*** DATASET EXCERPTS ***
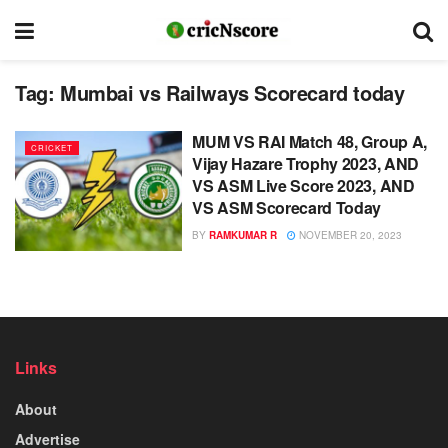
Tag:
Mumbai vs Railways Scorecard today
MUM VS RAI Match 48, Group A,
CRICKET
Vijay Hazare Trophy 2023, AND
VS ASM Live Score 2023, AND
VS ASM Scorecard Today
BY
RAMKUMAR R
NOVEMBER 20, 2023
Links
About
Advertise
*** End of DATASET EXCERPTS ***
*** DATASET EXCERPTS ***
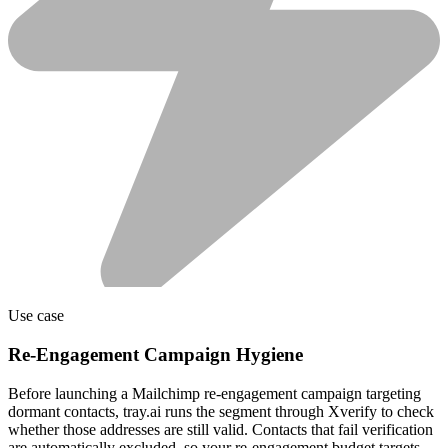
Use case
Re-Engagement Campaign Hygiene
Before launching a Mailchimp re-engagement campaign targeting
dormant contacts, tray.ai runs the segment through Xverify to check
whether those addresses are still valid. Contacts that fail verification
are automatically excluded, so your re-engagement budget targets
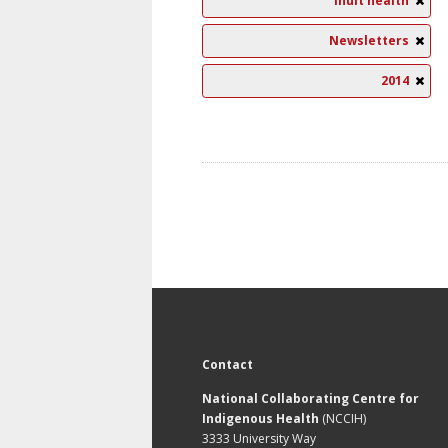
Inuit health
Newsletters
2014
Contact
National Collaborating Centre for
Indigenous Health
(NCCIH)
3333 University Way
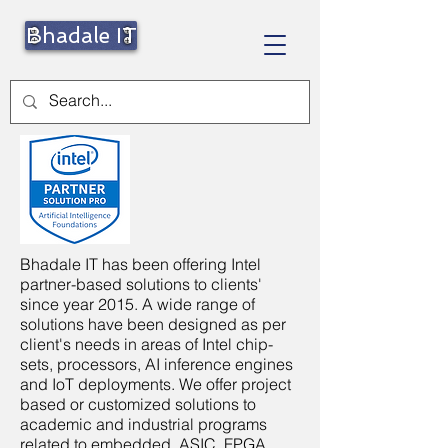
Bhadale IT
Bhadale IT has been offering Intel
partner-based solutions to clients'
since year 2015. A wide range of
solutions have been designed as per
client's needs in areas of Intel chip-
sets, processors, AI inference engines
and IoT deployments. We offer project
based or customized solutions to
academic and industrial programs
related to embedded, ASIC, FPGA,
*** End of DATASET EXCERPTS ***
* HOW TO COMPLETE THIS TASK: Scan the records above for the word "Bhadale". Copy each line that has it.

* SOLVED EXERCISE:
Bhadale IT
Bhadale IT has been offering Intel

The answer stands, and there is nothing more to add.